O problema é que nesses tempos onde nossa imagem é mercantilizada a todo instante, essa competição vai pra além dos egos: atenção é igual a mais relevância, e mais relevância é mais dinheiro. Então quando não temos rede de apoio e políticas públicas que nos garantam o básico, é cada um por si, e esse protagonismo individual acaba sendo uma consequência.
E nisso, quando temos uma visão individualizada sobre privilégios e também sobre como resolver questões sociais, acreditando que basta cada um individualmente fazer uma boa ação que o problema será resolvido, vemos situações tais quais do colega da marmita: acredita estar “fazendo a sua parte”, alimentando o seu ego com bom mocismo de quinta categoria, “ajudando aos pobres coitados”.

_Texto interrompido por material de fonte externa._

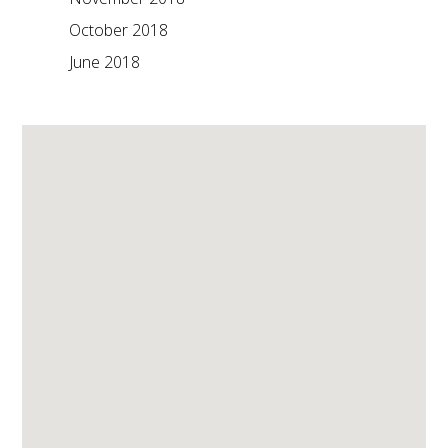
October 2018
June 2018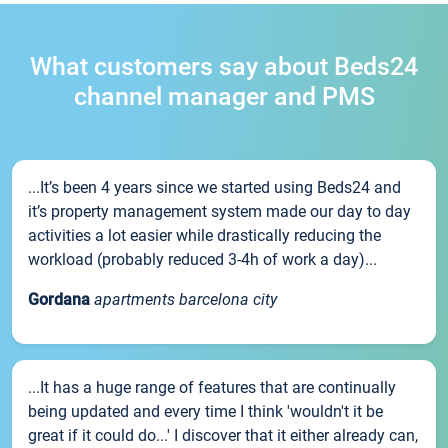
What customers say about Beds24
channel manager and PMS
...It’s been 4 years since we started using Beds24 and
it’s property management system made our day to day
activities a lot easier while drastically reducing the
workload (probably reduced 3-4h of work a day)...
Gordana
apartments barcelona city
...It has a huge range of features that are continually
being updated and every time I think 'wouldn't it be
great if it could do...' I discover that it either already can,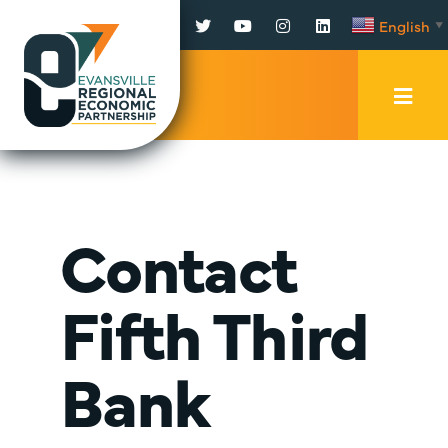
Facebook
Twitter
YouTube
Instagram
LinkedIn
English
▼
Mobi
Men
Trig
Contact
Fifth Third
Bank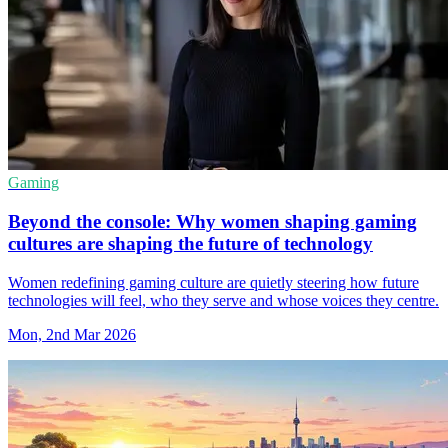
Gaming
Beyond the console: Why women shaping gaming
cultures are shaping the future of technology
Women redefining gaming culture are quietly steering how future
technologies will feel, who they serve and whose voices they centre.
Mon, 2nd Mar 2026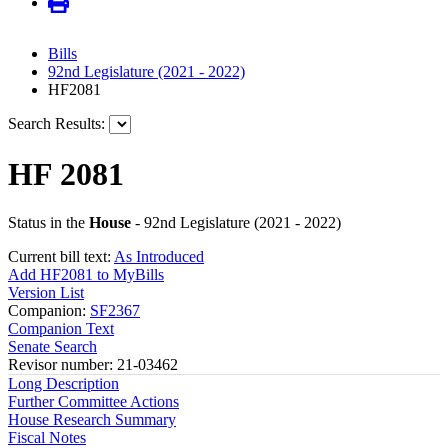
Bills
92nd Legislature (2021 - 2022)
HF2081
Search Results:
HF 2081
Status in the
House
- 92nd Legislature (2021 - 2022)
Current bill text:
As Introduced
Add HF2081 to MyBills
Version List
Companion:
SF2367
Companion Text
Senate Search
Revisor number: 21-03462
Long Description
Further Committee Actions
House Research Summary
Fiscal Notes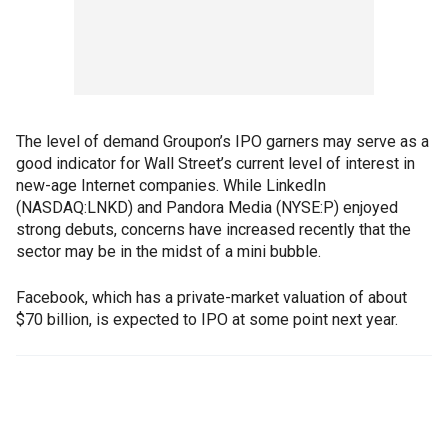
The level of demand Groupon’s IPO garners may serve as a
good indicator for Wall Street’s current level of interest in
new-age Internet companies. While LinkedIn
(NASDAQ:LNKD) and Pandora Media (NYSE:P) enjoyed
strong debuts, concerns have increased recently that the
sector may be in the midst of a mini bubble.
Facebook, which has a private-market valuation of about
$70 billion, is expected to IPO at some point next year.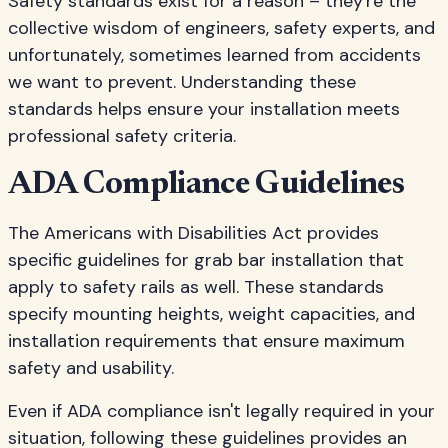
Safety standards exist for a reason – they're the
collective wisdom of engineers, safety experts, and
unfortunately, sometimes learned from accidents
we want to prevent. Understanding these
standards helps ensure your installation meets
professional safety criteria.
ADA Compliance Guidelines
The Americans with Disabilities Act provides
specific guidelines for grab bar installation that
apply to safety rails as well. These standards
specify mounting heights, weight capacities, and
installation requirements that ensure maximum
safety and usability.
Even if ADA compliance isn't legally required in your
situation, following these guidelines provides an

Pode ser dando marmita, doando dinheiro, fazendo trabalho voluntário: essas atitudes em si não são problemáticas, mas se elas vierem sem uma conscientização por trás das origens da desigualdade e uma defesa de projeto político que promova uma transformação sistêmica e radical, acaba aderindo a vibe Bono Vox de mudança social.
Por outro lado, não há com rejeitar o conceito de privilégios de raça, de gênero, de orientação sexual, etc, mas eles não deveriam desembocar num processo de remorso e policiamento de atitudes, mas sim numa vontade/ação de combater essas opressões, defendendo e apoiando como se pode projetos, políticas e iniciativas capitaneadas por quem sempre esteve na linha de frente.

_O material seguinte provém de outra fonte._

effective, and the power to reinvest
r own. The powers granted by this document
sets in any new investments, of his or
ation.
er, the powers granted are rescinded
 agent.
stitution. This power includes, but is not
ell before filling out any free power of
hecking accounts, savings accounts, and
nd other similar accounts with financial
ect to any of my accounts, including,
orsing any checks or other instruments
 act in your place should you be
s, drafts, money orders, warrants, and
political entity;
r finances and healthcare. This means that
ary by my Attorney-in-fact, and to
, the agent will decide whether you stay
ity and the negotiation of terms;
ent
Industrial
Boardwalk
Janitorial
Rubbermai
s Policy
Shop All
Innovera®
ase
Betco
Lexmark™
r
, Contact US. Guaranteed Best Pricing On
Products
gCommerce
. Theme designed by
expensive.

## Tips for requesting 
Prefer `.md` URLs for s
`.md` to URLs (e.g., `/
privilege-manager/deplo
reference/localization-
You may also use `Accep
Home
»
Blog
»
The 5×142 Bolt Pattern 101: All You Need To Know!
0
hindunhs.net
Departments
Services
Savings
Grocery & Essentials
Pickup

Concluindo, se você tem acesso à bens, isso não te dá automaticamente o selo de pessoa privilegiada, mas entender as vantagens sociais é extremamente essencial pra gente ver como tudo está relacionado (capitalismo, racismo, machismo, pobreza, etc) e sacar contra o que queremos lutar.

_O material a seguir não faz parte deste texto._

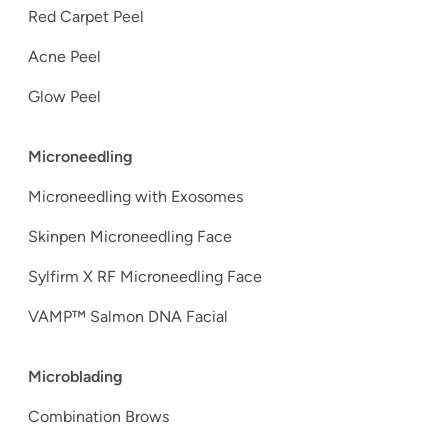
Red Carpet Peel
Acne Peel
Glow Peel
Microneedling
Microneedling with Exosomes
Skinpen Microneedling Face
Sylfirm X RF Microneedling Face
VAMP™ Salmon DNA Facial
Microblading
Combination Brows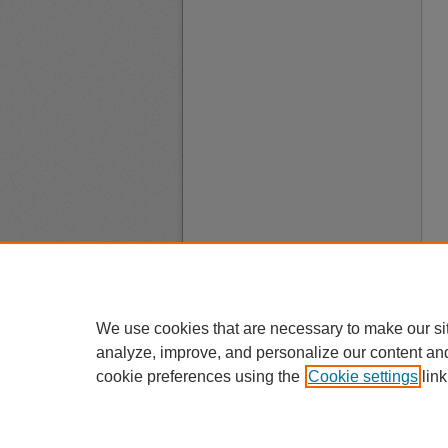
We use cookies that are necessary to make our si
analyze, improve, and personalize our content an
cookie preferences using the
Cookie settings
link
A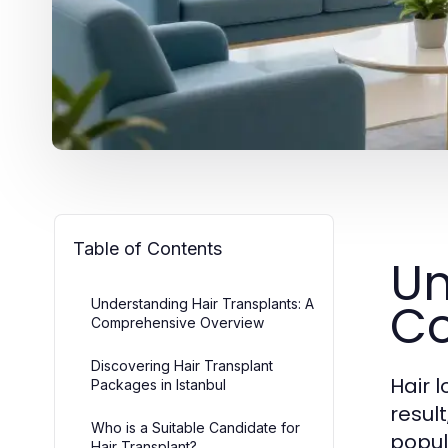
Table of Contents
Un
Co
Understanding Hair Transplants: A
Comprehensive Overview
Discovering Hair Transplant
Hair 
Packages in Istanbul
resul
Who is a Suitable Candidate for
popul
Hair Transplant?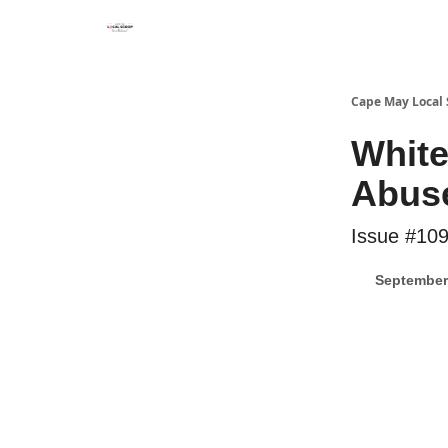
Cape May Local
White
Abus
Issue #10
September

→ Comunista de iphone: a provocação mais famosa que se faz por aí, na qual se acredita que querer igualdade é fazer voto de pobreza. O capitalismo impõe uma série de contradições, mas essa não é uma delas. Pra entender melhor, esse vídeo e esse da socióloga Sabrina Fernandes.
→ Para entender o que é de fato privilégio (nesse caso o branco) como uma questão estrutural e o nosso entendimento do assunto como pessoas que não costumam se racializar, vale ler o livro da Lia Vainer Schucman Entre o Encardido, o Branco e o Branquíssimo.
→ Já recomendei esse doc diversas vezes, e tiraram da HBO em tempo recorde, mas dá pra baixar torrent por aí: Exterminem Todos os Brutos deveria ser material obrigatório nas escolas e nos faz entender a origem das desigualdades e pq estamos nessa até hoje.
→ O livro O Desejos dos Outros: Uma etnografia dos sonhos yanomami é incrível e oferece uma perspectiva sobre o que é sonhar e a sua importância na construção do entendimento de mundo em uma sociedade totalmente desencantada.
→ O filme Marte Um é lindo, singelo, perfeito. Assistam!
→ Pra quem estiver em SP, vale muito ver a exposição do fotógrafo Walter Firmo. No IMS até o dia 09 de outubro.
→ O diretor Jean Luc Godard morreu (no caso, cansou de viver), e ele de fato fez algumas obras primas, mas não consigo perder o ranço por ele ter dado um perdido da Agnès Varda no doc dela Visages, Villages. Vejam esse doc ♡
Na comunidade do Clima, surgiu a ideia de construirmos lá uma espécie de Tinder da amizade lá no grupo(e de dates tb, pq não). Já sabemos que fazer amigos pós 30 anos é difícil e nem sempre é fácil conhecer gente legal e que tenha a ver com a gente.
Mas queremos articular um grupo de trabalho para ver como podemos executar essa ideia. Quem quiser, só responda essa email e começamos o contato :)
Um abraço, votem consciente, e até o mês que vem!
Nat
Cosplay de pobre, expressão usada pra descrever playboy que se faz de pé rapado.